Kudro (Georgian: ყუდრო) is a vanished village in the Turkish part of the historical Samtskhe region. The settlement was located in the Posof District of Ardahan province, near the town of Posof.

==History==
The Georgian place name Kudro (ყუდრო) or Mkudro (მყუდრო) means sheltered place. There are still villages named Kudro in Georgia today.

A small portion of the historical Samtskhe region where the village of Kudro is located is now within the borders of Turkey. The Ottomans completely captured the Samtskhe region and the village in 1578.

The village of Kudro was recorded as Kudura (قودورە) in the Ottoman land-survey register (mufassal defter) of 1595. Georgian Turkologist Sergi Jikia, who published this mufassal defter, states that this spelling of the village's name is related to Ottoman spelling rules. Kudura is recorded in this register as two settlements: Kudura-i Süfla (Lower Kudura) and Kudura-i Ulya (Upper Kudura). At that time, these settlements were within the Kuzey nahiye of Poshov liva, within the Vilayet-i Gürcistan. The population consisted of nine Christian households, and the heads of the households bore Georgian names. Wheat, barley, and millet were cultivated in the village, along with beekeeping and raising sheep and pigs.

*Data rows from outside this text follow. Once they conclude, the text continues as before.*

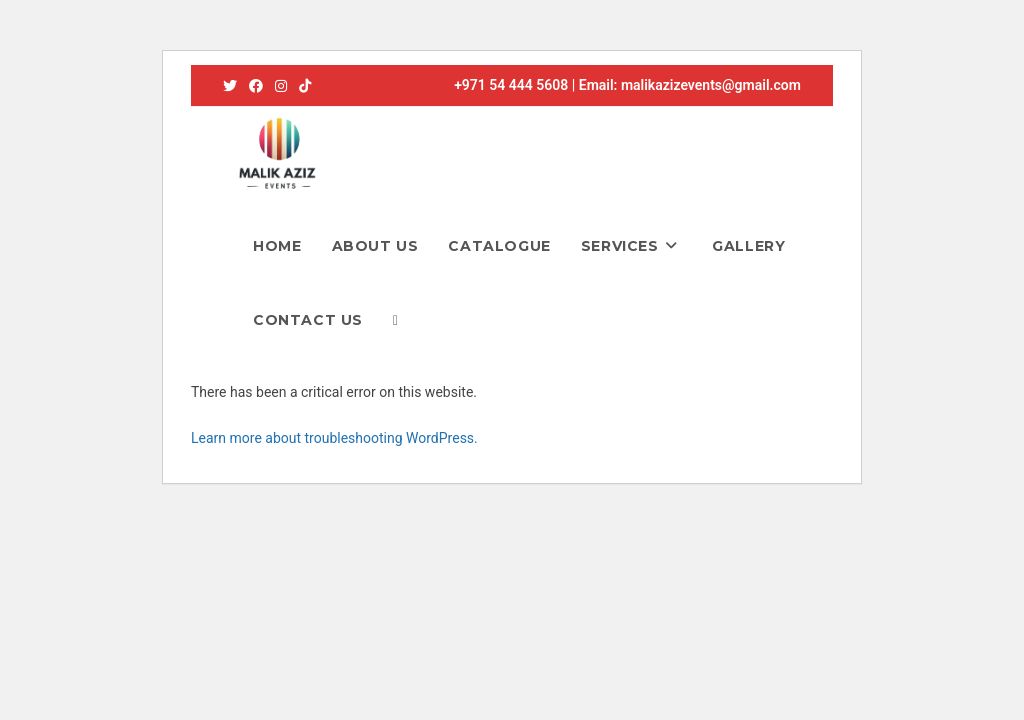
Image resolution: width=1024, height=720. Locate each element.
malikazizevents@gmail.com (711, 85)
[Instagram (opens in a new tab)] (281, 86)
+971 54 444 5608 (511, 85)
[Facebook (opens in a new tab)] (256, 86)
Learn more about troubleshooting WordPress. (334, 438)
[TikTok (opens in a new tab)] (305, 86)
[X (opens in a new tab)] (233, 86)
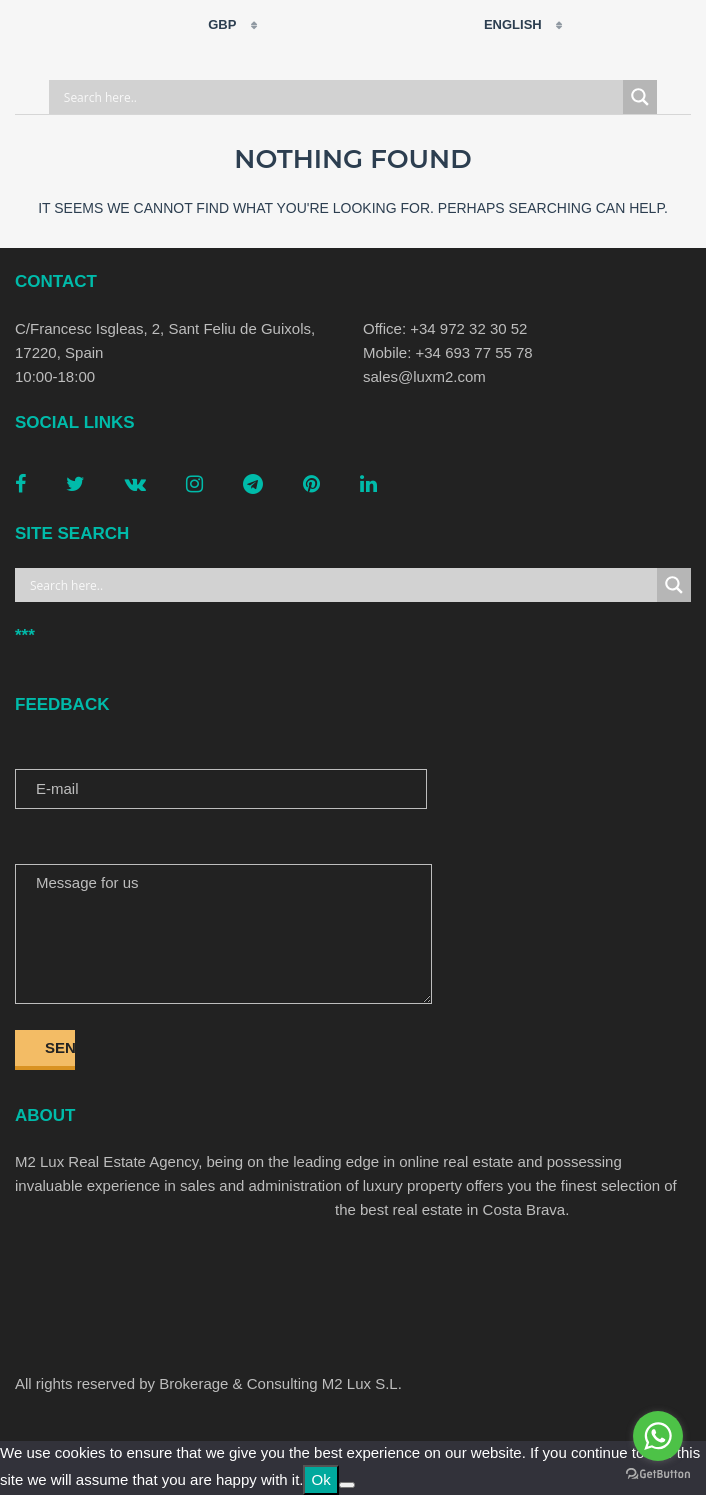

Kudro village was also recorded as Kudura-i Süfla (Lower Kudura) and Kudura-i Ulya (Upper Kudura) in the Ottoman cebe defter of Çıldır Eyalet, covering the period 1694–1732, and held the same administrative position.
In 1117 AH (1705/1706), the village held the same administrative status, with a revenue of 9,000 akçe, and was assigned to a man named Ali.

Georgian Turkologist Sergi Jikia, who published the Ottoman mufassal defter, states that the village of Kudro was spelled Kudra (Кудра) in Russian sources due to the influence of Turkish. According to Jikia, the German-born Russian administrator Karl Sissermann mentioned the Kudra outpost near Poshov in the early 1870s and wrote that there were 18 soldiers there. The fact that it was not listed as a village in the Poshov district in the 1886 Russian census indicates that Kudro or Kudra had ceased to be a village before that date.